# PROVIDED DATA
BEGIN

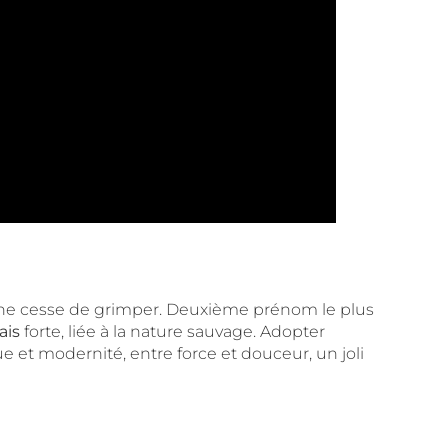
té ne cesse de grimper. Deuxième prénom le plus
ais
forte, liée à la nature sauvage. Adopter
ique et modernité, entre force et douceur, un joli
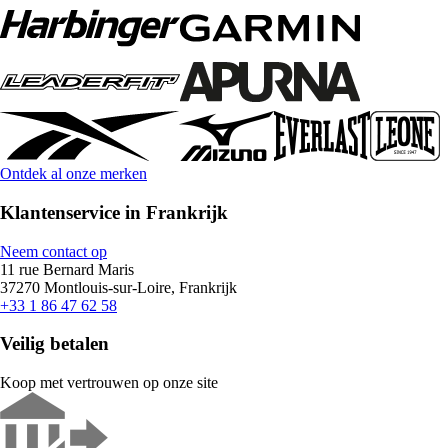
Ontdek al onze merken
Klantenservice in Frankrijk
Neem contact op
11 rue Bernard Maris
37270 Montlouis-sur-Loire, Frankrijk
+33 1 86 47 62 58
Veilig betalen
Koop met vertrouwen op onze site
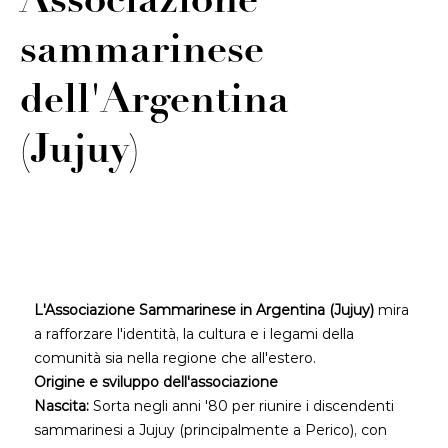
Associazione
sammarinese
dell'Argentina
(Jujuy)
L'Associazione Sammarinese in Argentina (Jujuy)
mira
a rafforzare l'identità, la cultura e i legami della
comunità sia nella regione che all'estero.
Origine e sviluppo dell'associazione
Nascita:
Sorta negli anni '80 per riunire i discendenti
sammarinesi a Jujuy (principalmente a Perico), con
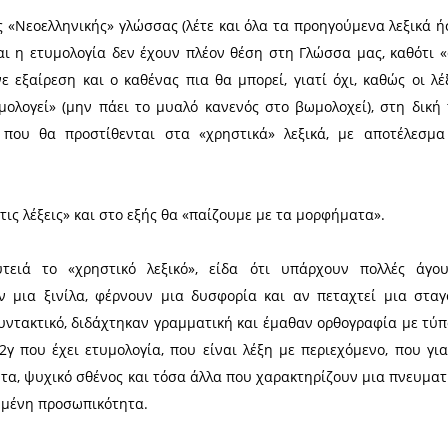
η Εκκλησία μας την διατηρεί ζωντανή, όπως κα
αι τη διδάσκουν.
υγγνώμη (όχι με ένα γ) κλείσαμε τη γηραιά, σοφή 
 και αποκαλώντας ’την στη συνέχεια «νεκρή» ούτε 
ικά» λεξικά της «Νεοελληνικής» γλώσσας (λέτε και 
γραμματική και η ετυμολογία δεν έχουν πλέον θέσ
κανόνας έγινε εξαίρεση και ο καθένας πια θα μπορε
α να «μορφημολογεί» (μην πάει το μυαλό κανενός 
«μορφήματα» που θα προστίθενται στα «χρηστικ
λώσσα μας.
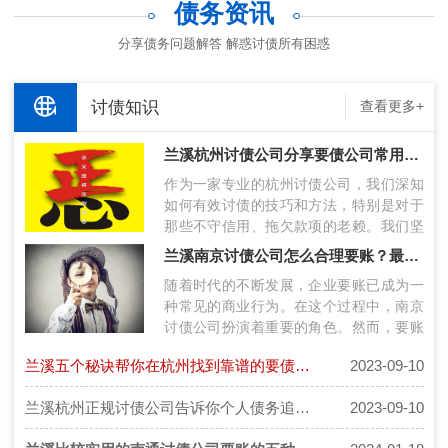
债务资讯
分享债务问题解答 解惑讨债所有困惑
讨债知识
查看更多+
兰溪杭州讨债公司分享要债公司常用讨债方法
作为一家专业的杭州讨债公司，我们深知
如何有效讨债的技巧和方法，特别是对于
那些不守信用、拖欠款项的老赖。我们坚
持以合法方式进行追债，以实现客户的收
兰溪南京讨债公司怎么合理要账？最新要账技术分享！
账…
随着时代的不断发展，企业要账已成为一
种常见的商业行为。在这个过程中，南京
讨债公司扮演着重要的角色。然而，要账
过程中存在许多挑战，包括债务人的风险
兰溪五个秘诀帮你在杭州找到靠谱的要债公司
2023-09-10
评…
兰溪杭州正规讨债公司告诉你个人债务追讨的手段有哪些
2023-09-10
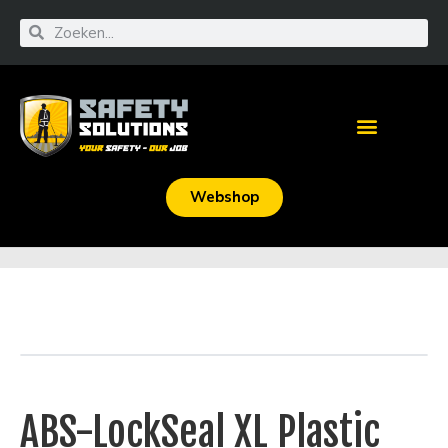
Webshop
ABS-LockSeal XL Plastic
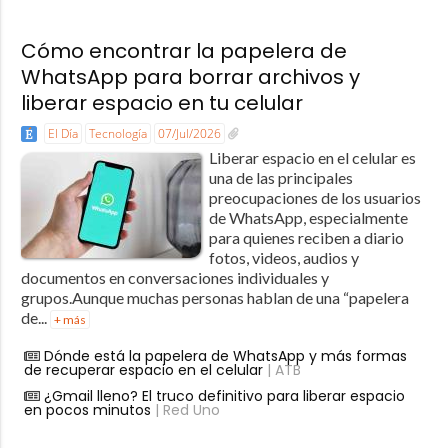
Cómo encontrar la papelera de
WhatsApp para borrar archivos y
liberar espacio en tu celular
El Día
Tecnología
07/Jul/2026
Liberar espacio en el celular es
una de las principales
preocupaciones de los usuarios
de WhatsApp, especialmente
para quienes reciben a diario
fotos, videos, audios y
documentos en conversaciones individuales y
grupos.Aunque muchas personas hablan de una “papelera
de...
+ más
Dónde está la papelera de WhatsApp y más formas
de recuperar espacio en el celular
| ATB
¿Gmail lleno? El truco definitivo para liberar espacio
en pocos minutos
| Red Uno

END

# EXERCISE REQUIREMENTS
Transcribe every line of the data exactly. No pictures go in the copy.

# SOLUTION TO THE PROBLEM
té ne cesse de grimper. Deuxième prénom le plus
ais
forte, liée à la nature sauvage. Adopter
ique et modernité, entre force et douceur, un joli
Ontdek al onze merken
Klantenservice in Frankrijk
Neem contact op
11 rue Bernard Maris
37270 Montlouis-sur-Loire, Frankrijk
+33 1 86 47 62 58
Veilig betalen
Koop met vertrouwen op onze site
Associazione
sammarinese
dell'Argentina
(Jujuy)
L'Associazione Sammarinese in Argentina (Jujuy)
mira
a rafforzare l'identità, la cultura e i legami della
comunità sia nella regione che all'estero.
Origine e sviluppo dell'associazione
Nascita:
Sorta negli anni '80 per riunire i discendenti
sammarinesi a Jujuy (principalmente a Perico), con
η Εκκλησία μας την διατηρεί ζωντανή, όπως κα
αι τη διδάσκουν.
υγγνώμη (όχι με ένα γ) κλείσαμε τη γηραιά, σοφή 
 και αποκαλώντας ’την στη συνέχεια «νεκρή» ούτε 
ικά» λεξικά της «Νεοελληνικής» γλώσσας (λέτε και 
γραμματική και η ετυμολογία δεν έχουν πλέον θέσ
κανόνας έγινε εξαίρεση και ο καθένας πια θα μπορε
α να «μορφημολογεί» (μην πάει το μυαλό κανενός 
«μορφήματα» που θα προστίθενται στα «χρηστικ
λώσσα μας.
债务资讯
分享债务问题解答 解惑讨债所有困惑
讨债知识
查看更多+
兰溪杭州讨债公司分享要债公司常用讨债方法
作为一家专业的杭州讨债公司，我们深知
如何有效讨债的技巧和方法，特别是对于
那些不守信用、拖欠款项的老赖。我们坚
持以合法方式进行追债，以实现客户的收
兰溪南京讨债公司怎么合理要账？最新要账技术分享！
账…
随着时代的不断发展，企业要账已成为一
种常见的商业行为。在这个过程中，南京
讨债公司扮演着重要的角色。然而，要账
过程中存在许多挑战，包括债务人的风险
兰溪五个秘诀帮你在杭州找到靠谱的要债公司
2023-09-10
评…
兰溪杭州正规讨债公司告诉你个人债务追讨的手段有哪些
2023-09-10
Webshop
ABS-LockSeal XL Plastic
Cómo encontrar la papelera de
WhatsApp para borrar archivos y
liberar espacio en tu celular
El Día
Tecnología
07/Jul/2026
Liberar espacio en el celular es
una de las principales
preocupaciones de los usuarios
de WhatsApp, especialmente
para quienes reciben a diario
fotos, videos, audios y
documentos en conversaciones individuales y
grupos.Aunque muchas personas hablan de una “papelera
de...
+ más
Dónde está la papelera de WhatsApp y más formas
de recuperar espacio en el celular
| ATB
¿Gmail lleno? El truco definitivo para liberar espacio
en pocos minutos
| Red Uno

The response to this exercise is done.